A shameful practice and one totally inconsistent with the rule of law, indefinite detention without charge or trial creates a forced hopelessness and despair in those languishing. Indefinite detention takes a great physical and psychological toll on a human being. This physical and psychological harm can amount to cruel, inhuman and degrading treatment. It is a form of punishment that does not fit with American values of fairness and justice or with international human rights standards which the U.S. is a state party to, including the International Covenant on Civil and Political Rights, the Geneva Conventions, and the UN Convention against Torture and Other Cruel, Inhuman or Degrading Treatment or Punishment.
Americans are not safer when adversaries have the example of Guantanamo as justification for illegal acts of their own.
Both the Bush and Obama administrations reduced the numbers of detainees held at Guantanamo Bay.

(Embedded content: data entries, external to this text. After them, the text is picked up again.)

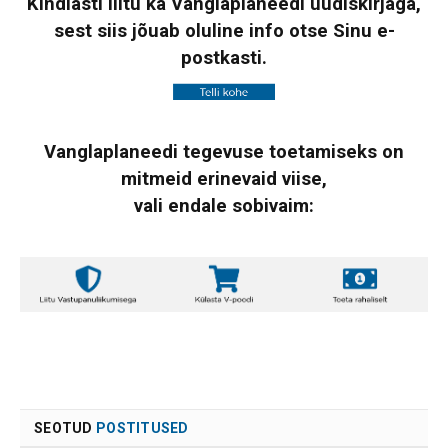
Kindlasti liitu ka Vanglaplaneedi uudiskirjaga,
sest siis jõuab oluline info otse Sinu e-
postkasti.
Vanglaplaneedi tegevuse toetamiseks on
mitmeid erinevaid viise,
vali endale sobivaim:
SEOTUD
POSTITUSED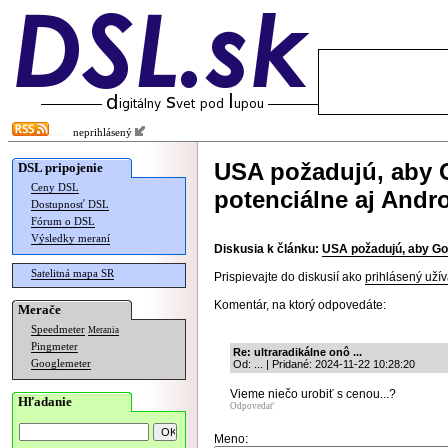
neprihlásený
USA požadujú, aby 
DSL pripojenie
Ceny DSL
potenciálne aj Andr
Dostupnosť DSL
Fórum o DSL
Výsledky meraní
Diskusia k článku:
USA požadujú, aby Goo
Satelitná mapa SR
Prispievajte do diskusií ako
prihlásený užív
Komentár, na ktorý odpovedáte:
Merače
Speedmeter
Merania
Pingmeter
Re: ultraradikálne onô ...
Googlemeter
Od: ... | Pridané: 2024-11-22 10:28:20
Vieme niečo urobiť s cenou...?
Hľadanie
Odpovedať
Meno: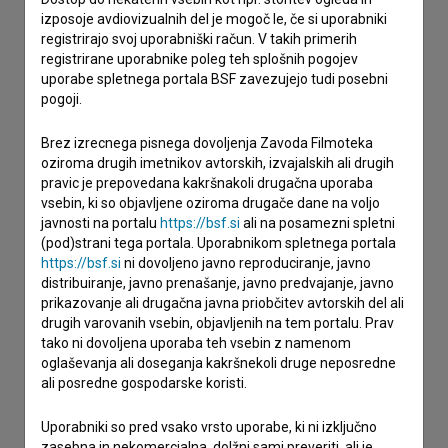
Stik z uredništvom
izposoje avdiovizualnih del je mogoč le, če si uporabniki
registrirajo svoj uporabniški račun. V takih primerih
Spoštovani, s pomočjo spodnjega obrazca lahko stopite v
registrirane uporabnike poleg teh splošnih pogojev
stik z uredništvom Baze slovenskih filmov. Veseli bomo vaših
uporabe spletnega portala BSF zavezujejo tudi posebni
odzivov.
pogoji.
Brez izrecnega pisnega dovoljenja Zavoda Filmoteka
imam vprašanje
oziroma drugih imetnikov avtorskih, izvajalskih ali drugih
prijavljam napako
pravic je prepovedana kakršnakoli drugačna uporaba
želim dodati podatke
vsebin, ki so objavljene oziroma drugače dane na voljo
javnosti na portalu
https://bsf.si
ali na posamezni spletni
drugo
(pod)strani tega portala. Uporabnikom spletnega portala
https://bsf.si
ni dovoljeno javno reproduciranje, javno
distribuiranje, javno prenašanje, javno predvajanje, javno
prikazovanje ali drugačna javna priobčitev avtorskih del ali
drugih varovanih vsebin, objavljenih na tem portalu. Prav
tako ni dovoljena uporaba teh vsebin z namenom
oglaševanja ali doseganja kakršnekoli druge neposredne
ali posredne gospodarske koristi.
Uporabniki so pred vsako vrsto uporabe, ki ni izključno
zasebna in nekomercialna, dolžni sami preveriti, ali je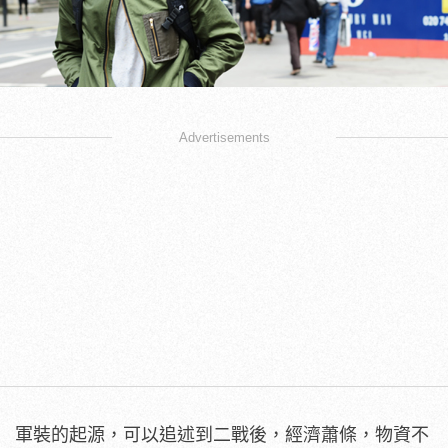
Advertisements
軍裝的起源，可以追述到二戰後，經濟蕭條，物資不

Towards the end of his second term, President Bush transferred 532 detainees. President Obama continued this effort, transferring nearly 200. We at CVT fear that the incoming administration may reverse these efforts: President-elect Trump vowed to send more detainees to Guantanamo Bay, saying “We’re gonna load it up with some bad dudes…” Trump’s nominee for the Director of the CIA, Congressman Mike Pompeo (R-KS), said “America would not be safer and it would be no more moral if we closed Guantanamo and released the folks who were there.”

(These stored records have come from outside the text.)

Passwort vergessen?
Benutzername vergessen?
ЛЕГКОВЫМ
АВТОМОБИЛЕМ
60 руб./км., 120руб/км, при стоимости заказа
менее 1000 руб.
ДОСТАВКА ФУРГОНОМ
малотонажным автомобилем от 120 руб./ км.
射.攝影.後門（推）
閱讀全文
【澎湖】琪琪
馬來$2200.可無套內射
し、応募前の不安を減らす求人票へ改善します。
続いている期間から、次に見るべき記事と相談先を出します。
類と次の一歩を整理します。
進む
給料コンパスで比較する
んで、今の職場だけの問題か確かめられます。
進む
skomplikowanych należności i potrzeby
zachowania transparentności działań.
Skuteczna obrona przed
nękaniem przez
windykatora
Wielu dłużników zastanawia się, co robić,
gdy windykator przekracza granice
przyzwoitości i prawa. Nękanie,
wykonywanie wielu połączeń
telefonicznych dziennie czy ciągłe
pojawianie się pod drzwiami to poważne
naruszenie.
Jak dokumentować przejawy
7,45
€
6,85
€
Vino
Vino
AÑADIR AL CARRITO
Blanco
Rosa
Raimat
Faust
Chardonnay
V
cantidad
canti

I disagree. Americans are not safer when adversaries have the example of Guantanamo as justification for illegal acts of their own. And to the moral question, there’s nothing “moral” about deliberately subjecting someone to the severe, prolonged and harmful health and mental health problems which arise from this form of torture: chronic anxiety, depression, post-traumatic stress disorder and enduring personality changes. We risk eroding our own human rights values while also provoking, even inspiring, similar detentions in other countries.
Indefinite detention takes a great physical and psychological toll on a human being.
The financial costs are also very high. As of 2015, each detainee - including those who have been cleared - costs American taxpayers an average of $7.58 million per year to hold. Some of these men have been held without charge or trial for more than a decade. The remaining prisoners should be charged and tried, or released.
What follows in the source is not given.